** Records for processing follows **

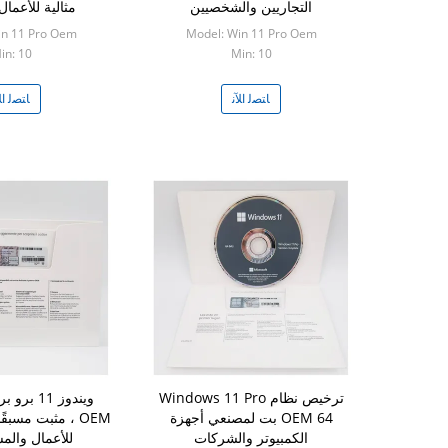
التجاريين والشخصيين
مثالية للأعمال
in 11 Pro Oem
Model: Win 11 Pro Oem
in: 10
Min: 10
ﺎﺘﺼﻟ ﺍﻶﻧ
ﺎﺘﺼﻟ ﺍﻶ
ترخيص نظام Windows 11 Pro
ويندوز 11
OEM 64 بت لمصنعي أجهزة
OEM ، مثبت مسبق
الكمبيوتر والشركات
للأعمال والم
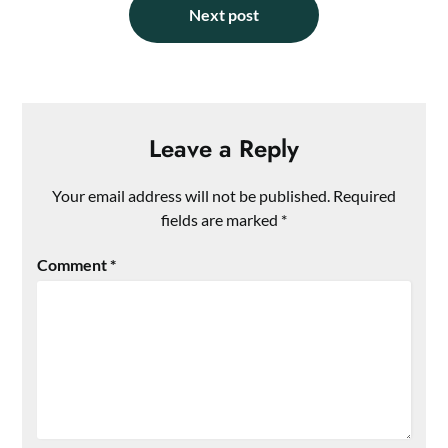
Next post
Leave a Reply
Your email address will not be published.
Required
fields are marked
*
Comment
*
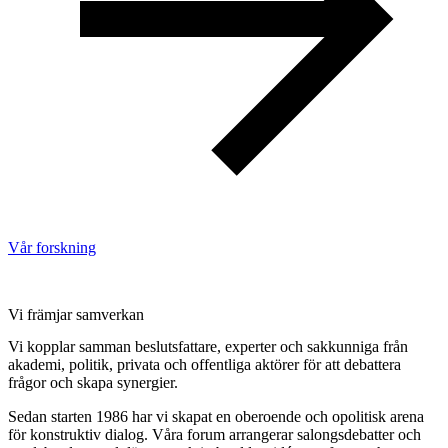
Vår forskning
Vi främjar samverkan
Vi kopplar samman beslutsfattare, experter och sakkunniga från
akademi, politik, privata och offentliga aktörer för att debattera
frågor och skapa synergier.
Sedan starten 1986 har vi skapat en oberoende och opolitisk arena
för konstruktiv dialog. Våra forum arrangerar salongsdebatter och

** End of Records for processing **

[Task directions]
Would you output all of the entries above exactly, keeping the pictures out?

[Exercise response]
التجاريين والشخصيين
مثالية للأعمال
in 11 Pro Oem
Model: Win 11 Pro Oem
in: 10
Min: 10
ﺎﺘﺼﻟ ﺍﻶﻧ
ﺎﺘﺼﻟ ﺍﻶ
ترخيص نظام Windows 11 Pro
ويندوز 11
OEM 64 بت لمصنعي أجهزة
OEM ، مثبت مسبق
الكمبيوتر والشركات
للأعمال والم
Next post
Leave a Reply
Your email address will not be published.
Required
fields are marked
*
Comment
*
Vår forskning
Vi främjar samverkan
Vi kopplar samman beslutsfattare, experter och sakkunniga från
akademi, politik, privata och offentliga aktörer för att debattera
frågor och skapa synergier.
Sedan starten 1986 har vi skapat en oberoende och opolitisk arena
för konstruktiv dialog. Våra forum arrangerar salongsdebatter och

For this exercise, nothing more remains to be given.